Su Kyi was right, as she almost always was when it came to the weather. She claimed to feel the storms and tropical showers in her gut and above all in her ears, which would first warm, then tickle, and finally itch terribly just before the first drops fell. Tin Win had long ago ceased to doubt her forecasts. Not two minutes later they were standing in
front of the house, the rain having stopped, the only sound water dripping from the roof and from the leaves and racing in a wild torrent through the ditch across the yard.
Su Kyi took his hand. The ground was slick; muck oozed between his toes at every step. It was still early, not much after seven. The sun broke through the clouds and shined pleasantly on his face, though it would soon burn his skin and raise white clouds of vapor from the ground, sweating the earth itself. They trudged through the mud past huts ringing with the sounds of the morning: children crying, dogs barking, the clatter of tin pots.
She wanted to take him to the monastery in town where a monk named U May was abbot.
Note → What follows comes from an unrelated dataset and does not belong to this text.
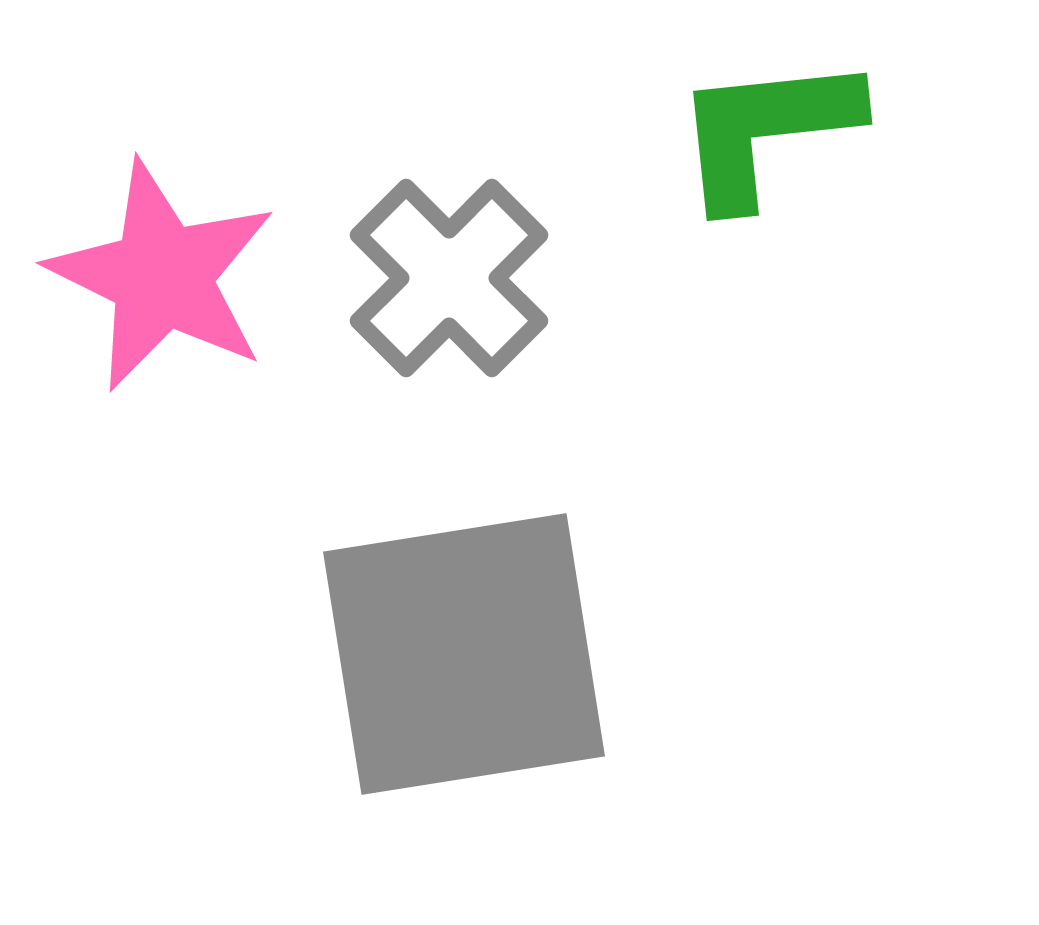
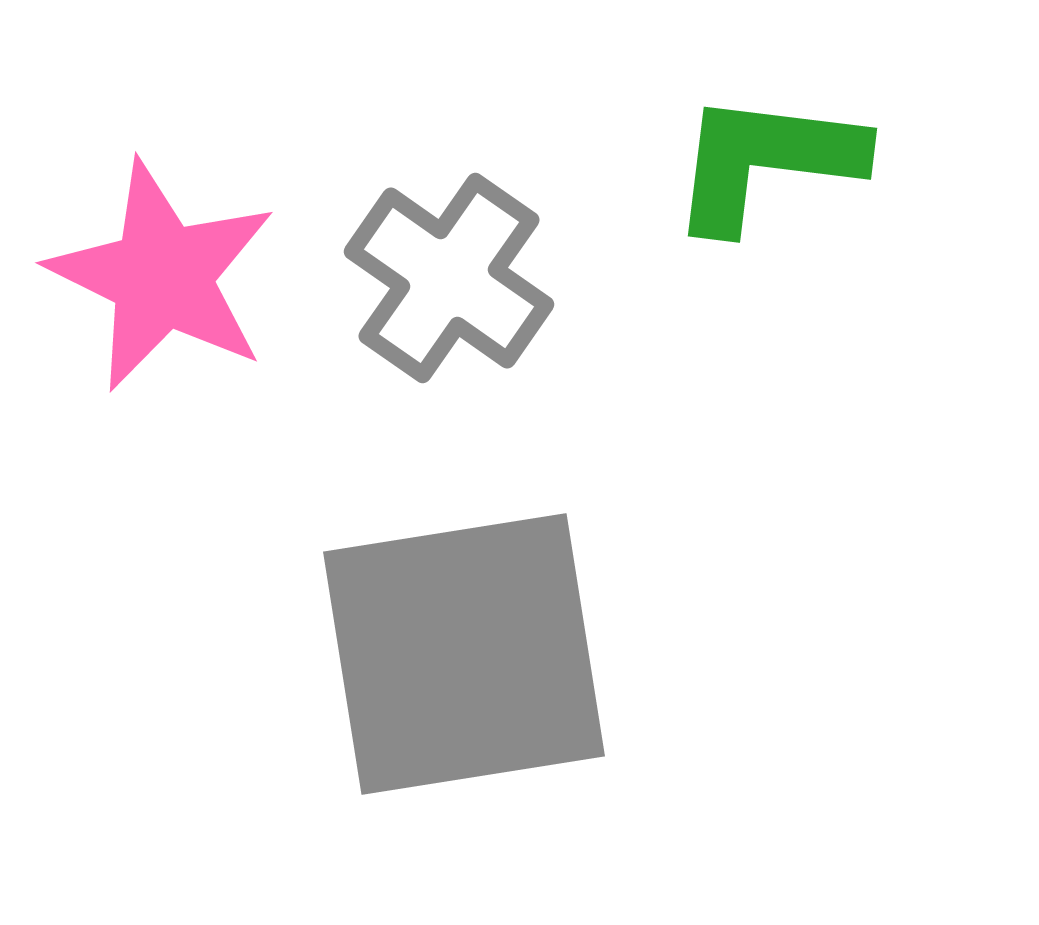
green L-shape: moved 31 px down; rotated 13 degrees clockwise
gray cross: rotated 10 degrees counterclockwise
She had known him for a long time and believed he would be able to help. U May was perhaps the only person whom Su Kyi trusted, whom she sensed was a kindred spirit. If not for him, she would not have survived the deaths of her daughter and husband. U May himself was already old, probably over eighty. She didn’t know for sure. Since going blind a few years earlier, he had been teaching a small class of local children every morning. Su Kyi was hoping he would be able to take Tin Win under his wing, too, to coax him out of the darkness that beleaguered him, to teach him what he had taught her: that life is interwoven with suffering. That in every life, without exception, illnesses are unavoidable. That we will age, and that we cannot elude death. These are the laws and conditions of human existence, U May had explained to her. Laws that apply to everyone, everywhere in the world,
regardless of how dramatically times might change. There is no power that can release a person from pain or from the sadness one might feel as a result of that insight—unless it be that person himself. And in spite of it all, U May had told her again and again, life is a gift that none might disdain. Life, U May told her, is a gift full of riddles in which suffering and happiness are inextricably intertwined. Any attempt to have one without the other was simply bound to fail.
The monastery itself was surrounded by a high stone wall just off the main street, behind which half a dozen little white pagodas were festooned with colored streamers and tiny golden bells. As a safeguard against flooding, the monastery stood on pilings a good ten feet off the ground. Over the years a number of outbuildings had grown up around the main building. In the middle of it all a four-cornered tower jutted upward, narrowing in seven tiers to a single golden pinnacle visible far and wide. The walls were pine, browned by the sun, and each roof was shingled with blackish wooden shake. Across from the entrance, a massive wooden Buddha nearly as high as the ceiling sat cloaked in semidarkness and overlaid with gold leaf. At its feet stood tables crowded with offerings: tea, flowers, bananas, mangos, and oranges. On the wall behind the Buddha hung shelves with dozens of smaller Buddhas, shimmering gold, many draped in yellow robes, others holding parasols of red, white, or gold paper. Of course, Tin Win saw none of this.